Здравствуйте, родные! Пишу, как договаривались, сразу по прибытии на новое место. Пока я был в отпуске, нашу часть переформировали. Многих «старых» ребят отправили в теплую Италию, других – в холодную Норвегию, а группу пополнили молодыми фельдфебелями. Ходят слухи, что к лету нас переучат на Ю-88. Мой экипаж оставили на Хейнкеле и перевели в Саки, возвращая в родную Вторую Группу «Львов», с коей мы начинали над Средиземным морем. Теперь будем торпедоносцами над Черным.

Сегодня, 2 апреля, наш первый боевой вылет над Черным морем. В 6 часов 30 минут утра звеном из четырех Хейнкелей, в условиях ясной погоды взлетели с аэродрома Саки, отправившись на воздушную разведку в район Анапы. Летя над морем в пределах видимости берега, я задумался. мы, немцы, – не морская нация, видя берег, я чувствую себя гораздо уверенней, чем над просторами Средиземного моря. Нет, мы, немцы, – не морская нация! Тому свидетельство – потеря «Бисмарка», а еще раннее – «Дрездена». Конечно, мы создали флот и наши подводные лодки добились значительных успехов, но наша стихия не вода, а готские горы и равнины.

Глухой ночью наступившего 9 мая одним звеном бомбили боевые порядки русских в районе Севастополя.

Такой темной ночи, несмотря на ясную погоду, я никогда не видел, наземных ориентиров не видно, на цель выходили по приборам и штурманскому расчету.

Когда наносишь удары по населенным пунктам, да еще в условиях плохой видимости, не видя целей, потери среди гражданского населения неизбежны – таково жестокое лицо современной войны. В подобные моменты, вспоминая о вас, я думаю. хорошо, что вы живете в великой стране под надежной защитой обороны, я бы сошел с ума, если бы знал что Лейпциг, где находится моя семья, бомбят.

Мы сели в Саки без происшествий, но три остальных экипажа пока не вернулись.
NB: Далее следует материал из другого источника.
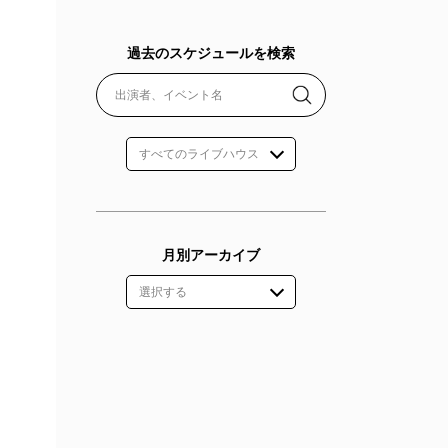
過去のスケジュールを検索
月別アーカイブ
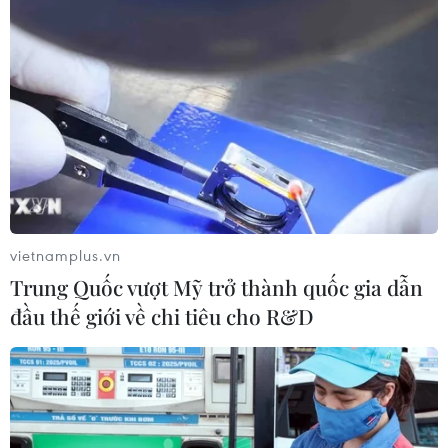
Giới phân tích quan ngại kế hoạch kích thích kinh tế trị
giá 1.900 tỷ USD vừa được Hạ viện Mỹ thông qua sẽ
khiến nền kinh tế này phát triển quá “nóng” trong khi
châu Âu không có nguy cơ lạm phát.
vietnamplus.vn
Trung Quốc vượt Mỹ trở thành quốc gia dẫn
đầu thế giới về chi tiêu cho R&D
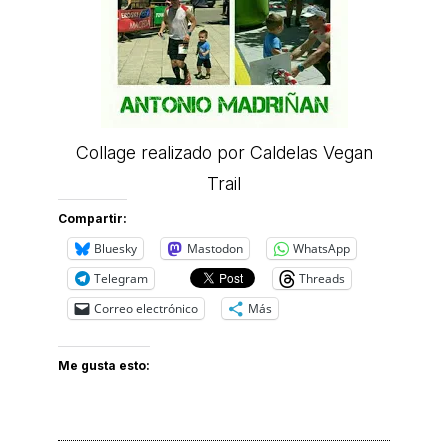
Collage realizado por Caldelas Vegan
Trail
Compartir:
Bluesky
Mastodon
WhatsApp
Telegram
Threads
Correo electrónico
Más
Me gusta esto:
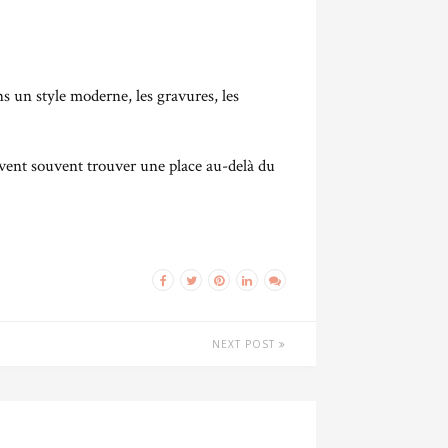
s un style moderne, les gravures, les
uvent souvent trouver une place au-delà du
NEXT POST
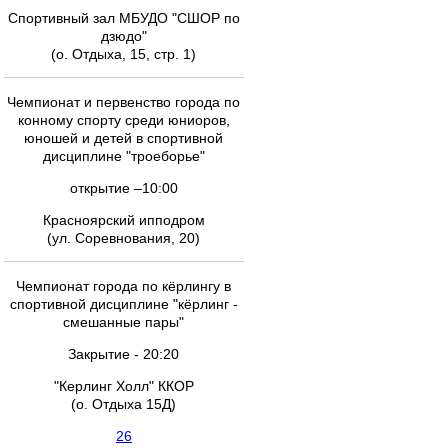
Спортивный зал МБУДО "СШОР по
дзюдо"
(о. Отдыха, 15, стр. 1)
Чемпионат и первенство города по
конному спорту среди юниоров,
юношей и детей в спортивной
дисциплине "троеборье"
открытие –10:00
Красноярский ипподром
(ул. Соревнования, 20)
Чемпионат города по кёрлингу в
спортивной дисциплине "кёрлинг -
смешанные пары"
Закрытие - 20:20
"Керлинг Холл" ККОР
(о. Отдыха 15Д)
26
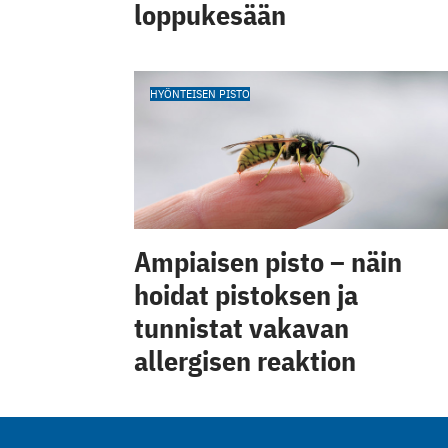
loppukesään
HYÖNTEISEN PISTO
Ampiaisen pisto – näin
hoidat pistoksen ja
tunnistat vakavan
allergisen reaktion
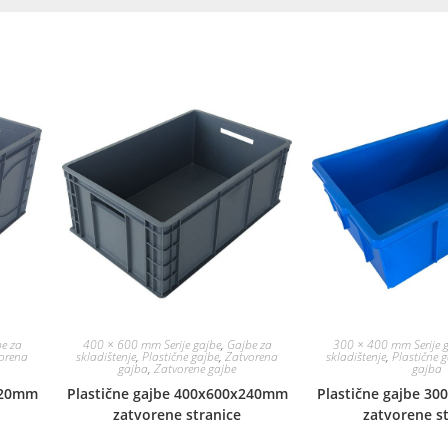
e za
400 × 600 mm Serije gajbe
,
Gajbe za
300 × 400 mm Serije 
orena
skladištenje
,
Plastične gajbe
,
Zatvorena
skladištenje
,
Plastične 
gajba
,
Zatvorene gajbe
gajba
320mm
Plastične gajbe 400x600x240mm
Plastične gajbe 3
zatvorene stranice
zatvorene s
На подходе к крепости Мильх указал мне на сильный огонь зенитных пулеметов, и я отвел самолет в сторону и набрал безопасную высоту четыре с половиной километра, на которой Хейнкель стал полностью недосягаемым. Могли ли остальные экипажи попасть под огонь с земли или подвергнуться над морем атаке ночного истребителя – мы только гадали, связь прервалась со всеми тремя самолетами, в начале я даже думал, что вышла из строя радиостанция, но Шперлле заверил, что связь работает. Если звено не найдется – это будет самая большая потеря части с момента прибытия на аэродром Саки.